1. Calder v. Bull, (1798)

2. Facts: There was a dispute over a will. A probate court decree had refused to approve a will. The persons who were the beneficiaries of that will had the judgment set aside and a new hearing was granted, at which the will was approved. There was a Connecticut law that allowed the probate court to be set aside.

3. Procedural Posture: The persons who would have inherited the property if the will was void brought an action to declare the law setting aside their initial favorable judgment as violating the ex-post facto clause.

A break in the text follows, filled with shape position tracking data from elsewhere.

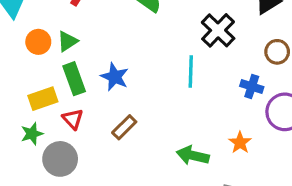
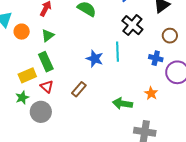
green triangle: (67, 41) -> (48, 35), moved
orange circle: (38, 42) -> (22, 32), moved
blue star: (115, 77) -> (95, 59), moved

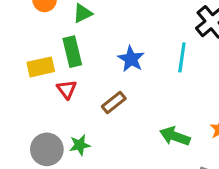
blue star: (95, 59) -> (131, 59), moved
green star: (22, 98) -> (80, 145), moved
gray circle: (41, 112) -> (47, 149), moved

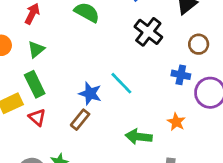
cyan line: (182, 57) -> (121, 83), moved, turned -40
blue star: (131, 59) -> (90, 94), moved

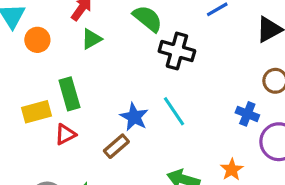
black cross: (148, 32) -> (177, 51), moved, turned -32
green triangle: (36, 49) -> (91, 39), moved
red triangle: (37, 117) -> (65, 134), turned 42

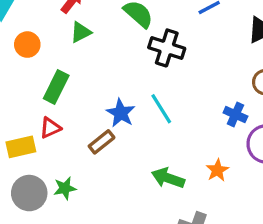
orange circle: (37, 40) -> (27, 45), moved
green rectangle: (69, 94) -> (56, 87), turned 40
yellow rectangle: (37, 112) -> (21, 147), moved

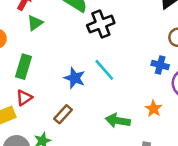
black cross: (167, 48) -> (101, 24), turned -30
brown rectangle: (102, 142) -> (63, 114), moved

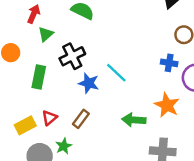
black cross: (101, 24) -> (72, 56), moved
red triangle: (24, 98) -> (50, 118), moved
orange star: (154, 109) -> (167, 105), size x1.5

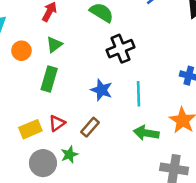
green triangle: (46, 34) -> (54, 45), moved
black cross: (72, 56) -> (121, 49), moved
cyan line: (116, 73) -> (139, 94), moved, turned 40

4. Issue: Whether the Connecticut law was valid.

5. Holding: Yes.

6. Reasoning: [Chase] reasoned that there were fundamental liberty reasons why the law was sound. The purposes for which the constitution was written was to give effect to a “social compact” wherein the government was established to protect the natural and preexisting rights of the citizens. The nature of these rights determines the limits of the legislative power to infrnge on these rights. The government can not have the power to enact leglislation that violates the natural laws of civilized society that it was established to protect, even if such natural right is not explicitly mentioned in the constitution. An example is this case, the government can not violate the right of an antecedent lawful private contract or the right of private property.

7. Dissent Reasoning: [Iredell] stated that the citizens had framed their constitution to define the precise boundaries of the leglislative power. Thus, if the legislature violates this power, its act is certainly void. However, if the legislature passes a law within its consitutional boundaries, the judiciary does not have the power to use subjective determinations of what is “contrary to natural law” to strike it down.